A beautiful windmill rooted to the shore, gazing out to sea.
Sun-warmed sails embrace an endless expanse of blue,
Turning gently in the warm honeyed breeze.
This year in class we’ll be working with a number of new pranayamas. This Sanskrit word can be roughly translated as ‘extension of the prāṇa (breath or life force)’ or ‘breath control’.
The ancient Yogis talked about the importance of practicing extension or control of the breath, believing that life is measured not by the number of our years but by the number of our breaths.
On a basic level we practice pranayama in Dru Yoga to increase both the capacity of our lungs and to help them work more efficiently. By breathing in and out more slowly, steadily and fully we create the best conditions for the process of ‘gaseous exchange’ to take place. That is, we help the body to take in the oxygen it needs and get rid of the carbon dioxide it doesn’t.
We will look at the many other benefits of pranayama – physical, mental and emotional - in future articles.
Today’s breath control practice is the Windmill Breath. This Dru Yoga pranayama begins with the physical body: standing strong and aligned in tadasana (the mountain posture) before slowly rotating the arms, as you turn gently from side to side.
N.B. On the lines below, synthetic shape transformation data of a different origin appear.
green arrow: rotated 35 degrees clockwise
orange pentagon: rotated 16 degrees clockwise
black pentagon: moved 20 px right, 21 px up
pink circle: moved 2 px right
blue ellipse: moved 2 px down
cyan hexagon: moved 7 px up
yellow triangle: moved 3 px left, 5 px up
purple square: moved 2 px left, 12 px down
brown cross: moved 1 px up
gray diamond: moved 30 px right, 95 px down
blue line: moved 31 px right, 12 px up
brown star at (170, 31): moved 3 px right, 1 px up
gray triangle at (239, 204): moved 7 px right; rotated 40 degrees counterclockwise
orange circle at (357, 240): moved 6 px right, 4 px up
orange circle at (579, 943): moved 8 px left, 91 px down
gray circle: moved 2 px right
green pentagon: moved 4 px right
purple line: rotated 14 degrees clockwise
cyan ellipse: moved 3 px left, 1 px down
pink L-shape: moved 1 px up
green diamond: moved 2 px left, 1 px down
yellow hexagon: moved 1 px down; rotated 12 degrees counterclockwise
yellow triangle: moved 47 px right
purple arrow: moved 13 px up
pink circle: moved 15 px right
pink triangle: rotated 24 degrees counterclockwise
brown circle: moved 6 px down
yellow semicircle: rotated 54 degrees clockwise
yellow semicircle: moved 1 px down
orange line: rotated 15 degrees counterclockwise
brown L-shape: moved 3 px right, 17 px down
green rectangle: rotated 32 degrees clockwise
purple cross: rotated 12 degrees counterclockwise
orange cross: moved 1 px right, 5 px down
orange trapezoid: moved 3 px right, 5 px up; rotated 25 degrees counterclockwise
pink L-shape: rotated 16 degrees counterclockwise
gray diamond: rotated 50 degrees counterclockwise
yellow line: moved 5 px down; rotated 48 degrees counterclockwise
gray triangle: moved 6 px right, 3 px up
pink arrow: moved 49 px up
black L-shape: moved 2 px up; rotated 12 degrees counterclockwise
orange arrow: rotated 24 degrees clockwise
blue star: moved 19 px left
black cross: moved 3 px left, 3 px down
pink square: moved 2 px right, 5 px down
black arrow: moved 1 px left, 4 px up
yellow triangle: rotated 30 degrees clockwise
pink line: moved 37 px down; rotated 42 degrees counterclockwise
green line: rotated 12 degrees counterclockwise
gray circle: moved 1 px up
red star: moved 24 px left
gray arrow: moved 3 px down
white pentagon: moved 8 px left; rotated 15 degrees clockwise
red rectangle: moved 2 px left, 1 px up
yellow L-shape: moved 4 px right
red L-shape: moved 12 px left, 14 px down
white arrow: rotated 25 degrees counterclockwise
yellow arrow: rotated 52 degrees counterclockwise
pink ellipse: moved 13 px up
All the while, ensuring that the joints – especially the elbows and shoulders – remain soft and not locked. This helps to open the chest and develop control of the respiratory muscles.
The practice then naturally progresses as you introduce the breath. Bringing the movement of your arms and torso into not just coordination but into complete synchronization with the breath. A single, seamless process.
This is a simple but effective mindfulness practice which encourages you to feel fully into the complete alignment of movement and breath.
It can help to soften the gaze or close the eyes, adding in a visualization of a windmill. At first, this may be simply about seeing a windmill in motion but it can quickly evolve into a sense of embodying or becoming the windmill - as if the movement of the arms (or ‘sails’) is unconscious and at the complete control of the breath (or ‘breeze’).
With time, the Windmill Breath can be built up to five minutes or more of practise. Thus, allowing you to lose yourself in the simple act of standing, breathing and rotating your arms - reconnecting with a beautiful place of deep inner stillness and calm.
Like being transported to an idyllic Greek island. Well, almost!